*****
“Pakai nasi dong, Sayang.” Bunda meletakkan satu centong nasi ke piring Nono padahal anak bungsunya itu sedang melahap pizza. “Biar kenyang,” kata Bunda lagi.
Nono mengernyit tidak terima tentu saja. “Bunda, Nono nggak mau nasi.” Nono menyisihkan nasi itu ke pinggir, lalu dia meratakan dessert durian yang dibawa Jamal ke atas pizza dan memakannya dengan lahap.
Meskipun seorang wanita karir dan sosialita, Bunda tetaplah emak-emak Indonesia pada umumnya, katanya belum kenyang kalau belum makan nasi. Bahkan pernah beberapa hari yang lalu Lijendra dan Nono membeli nasi goreng abang-abang, Bunda tetap berkata, “Pakai nasi biar kenyang.”
“Pas banget kan saya bawa pizza, ternyata seluruh anggota keluarga lagi ngumpul,” kata Jamal yang sudah bergabung di meja makan sejak sepuluh menit yang lalu. Jamal mengambil satu slice pizza lalu mengoles sambal cabe ijo ke atasnya. “Sayang nggak ada pare, ini enaknya dimakan sama pare.”
“Nggak perlu mencari yang nggak ada, Mal. Yang penting kan momennya, kapan lagi kita bisa dinner di luar seperti ini. Om sama Tante akhir-akhir ini sibuk sekali, jadi nggak ada waktu buat anak-anak,” kata Ayah yang sudah melepas kemejanya dan menyisakan kaus dalam putih polos. Rambut pria itu terlihat lepek dan sisa keringat masih ada di keningnya.
Bagaimana tidak, karena Ayah bersama Lijendra, Jamal yang dibantu security rumah baru saja memindahkan meja makan itu dari luar pagar ke halaman rumah. Aksi makan di luar itu memang merugikan para tetangga sebagai pengguna jalan. Jadi, Lijendra memohon kepada Ayah untuk memindahkan ‘kekacauan’ itu kembali ke area teritorial mereka sebelum Pak RT marah dan mereka didemo oleh warga.
“Rendangnya enak banget, Tante. Beda sama yang sering saya beli,” ucap Jamal memuji.

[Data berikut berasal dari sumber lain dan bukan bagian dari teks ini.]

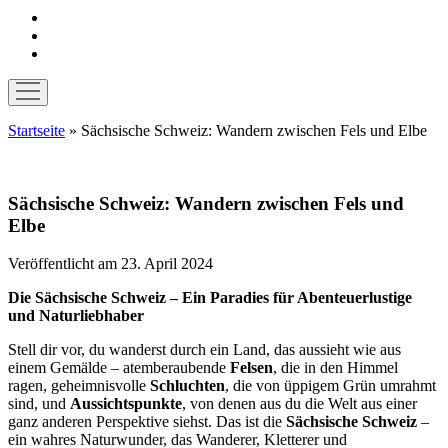
instagram
pinterest
E-
Mail
Menü
öffnen
Startseite
»
Sächsische Schweiz: Wandern zwischen Fels und Elbe
Sächsische Schweiz: Wandern zwischen Fels und
Elbe
Veröffentlicht am 23. April 2024
Die Sächsische Schweiz – Ein Paradies für Abenteuerlustige
und Naturliebhaber
Stell dir vor, du wanderst durch ein Land, das aussieht wie aus
einem Gemälde – atemberaubende
Felsen
, die in den Himmel
ragen, geheimnisvolle
Schluchten
, die von üppigem Grün umrahmt
sind, und
Aussichtspunkte
, von denen aus du die Welt aus einer
ganz anderen Perspektive siehst. Das ist die
Sächsische Schweiz
–
ein wahres Naturwunder, das Wanderer, Kletterer und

“Oh jelas, itu resep rahasia turun temurun dari nenek moyang tante, Mal. Bibik nggak akan bisa masak rendang seenak ini kalau bukan tante yang ngajarin.” Dengan bangga Bunda mengibaskan rambut hingga mengenai wajah Nono yang duduk di sampingnya.
“Hiissh....” Nono mendesis kesal sembari mengusap matanya yang terkena kibasan rambut Bunda. Dasi kupu-kupu yang tadinya menghiasi leher bocah itu juga sudah berpindah tempat ke kepala. Lijendra mengubahnya menjadi pita penjepit rambut pink Nono.
“Ini kalau tante buka resto sih auto laku keras, Tan.” Sekali lagi Jamal melambungkan hati Bunda sampai ke angkasa.
“Lho, kamu nggak tahu, Mal? Tante kan memang punya usaha rumah makan. Sudah ada lima cabang di luar kota, ckckck ... kurang literasi kamu, Mal. Please, educate yourself.”
Jamal melongo mendengarnya. “Wah, beneran Tante? Pasti yang paling laku rendangnya, kan? Enak banget soalnya.”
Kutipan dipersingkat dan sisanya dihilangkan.